I suspect that I am substantially older than you, but I can relate to the thrill of corresponding with a mysterious “friend” whom you have never met. Growing up in the fifties and sixties — long before we had coined the word email — having pen pals was almost a rite of passage, and I had several. With them, I didn’t need to be the awkward, shy, bookish nerd that my classmates saw. And of course, since I really knew next-to-nothing about my correspondents, I could color in the empty spaces and make them into the friends that I thought I needed. Funny, while I still recall the excitement of coming home from school and finding a letter from one of my “pals,” I can’t actually remember any of their names.
Today, of course, we have email and social media (which, I have reluctantly embraced because it is apparently the only way to communicate with twenty-something grandchildren who live in another state and who assume that the post office disappeared along with the horse and buggy). Having retired last year from a long career on the mainland and returned home to Hawaii, I am both amused and gratified to now have another pen pal. A close friend that I acquired while working writes me a lengthy, hand-written letter each week, usually running three to four pages of standard notebook paper. He mails it to me in a letter-sized manila envelope, stuffed with clippings from the local newspaper which he deems to be of interest. I regard him as the last practitioner of a dying art form, although — unlike my childhood correspondents — he and I know each other too well to pretend to be anything other than ourselves.

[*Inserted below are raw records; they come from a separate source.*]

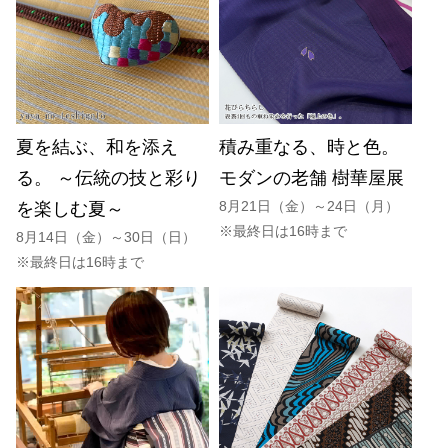
夏を結ぶ、和を添え
積み重なる、時と色。
る。 ～伝統の技と彩り
モダンの老舗 樹華屋展
8月21日（金）～24日（月）
を楽しむ夏～
※最終日は16時まで
8月14日（金）～30日（日）
※最終日は16時まで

Thank you, Laura Jane, for a well-written article that took me back many years. Pen pals fall into that nebulous realm between imaginary friends and real ones. We are social animals who not only crave but actually require human connection and pen pals, like Facebook “friends,” allow us to establish those connections on our own terms. If there is a loving God, one suspects that he or she will kindly overlook the occasional white lies that we exchange in that process. And I am betting that an older and wiser Andrea has done likewise.